# Non-believing Jews - help and texts



## Eoghan (Dec 31, 2008)

I am discussing the position of Jews AFTER Christs death and resurrection. As I understand it faith in God up to the Messiah was counted as justification. After the Messiah it is only by faith in the Messiah (Jesus).

Where in the Westminster Confession/scripture do I find this point clarified? 

My Messianic friends seem to want to include rabbi's from the 18th century as "believers" / "Godly men" despite the fact they would have repudiated Christ .

My gut feeling is that there is a passage in Romans - but help me out please


----------



## Contra_Mundum (Dec 31, 2008)

Here's the Bible, and note who is addressed by name: Acts 4:10-12


> Be it known unto you all, and to *all the people of Israel*, that by the name of Jesus Christ of Nazareth, whom ye crucified, whom God raised from the dead, even by him doth this man stand here before you whole.
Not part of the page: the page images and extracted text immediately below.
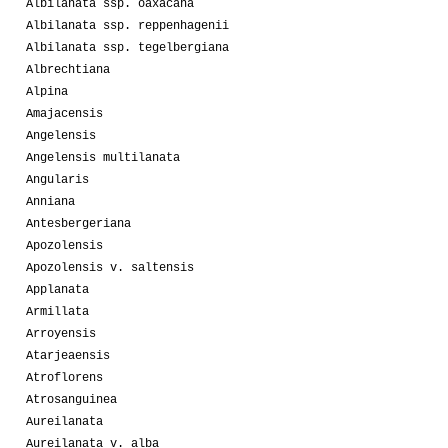
Albilanata ssp. oaxacana
Albilanata ssp. reppenhagenii
Albilanata ssp. tegelbergiana
Albrechtiana
Alpina
Amajacensis
Angelensis
Angelensis multilanata
Angularis
Anniana
Antesbergeriana
Apozolensis
Apozolensis v. saltensis
Applanata
Armillata
Arroyensis
Atarjeaensis
Atroflorens
Atrosanguinea
Aureilanata
Aureilanata v. alba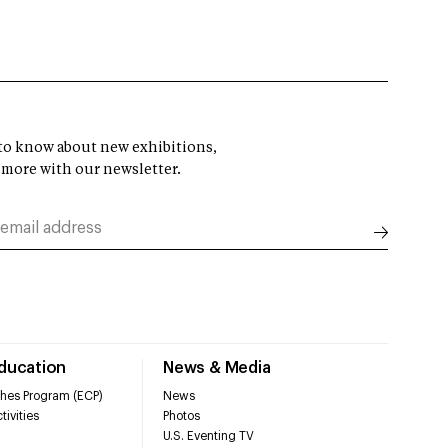
t to know about new exhibitions,
 more with our newsletter.
Education
News & Media
hes Program (ECP)
News
tivities
Photos
U.S. Eventing TV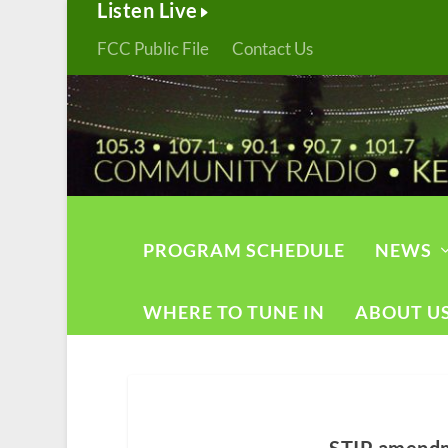
Listen Live
FCC Public File
Contact Us
PROGRAM SCHEDULE
NEWS
WHERE TO TUNE IN
ABOUT U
This is the stone which was set at nought of you builders, which is become the head of the corner. *Neither is there salvation in any other*: for there is none other name under heaven given among men, whereby we must be saved.


 and 1Co 16:22


> If any man love not the Lord Jesus Christ, let him be Anathema Maranatha.


As for the Confession: the end of 10.4


> ... much less can men, not professing the Christian religion, be saved in any other way whatsoever, be they never so diligent to frame their lives according to the light of nature, *and the law of that religion they do profess*; and to assert and maintain that they may, is very pernicious.


----------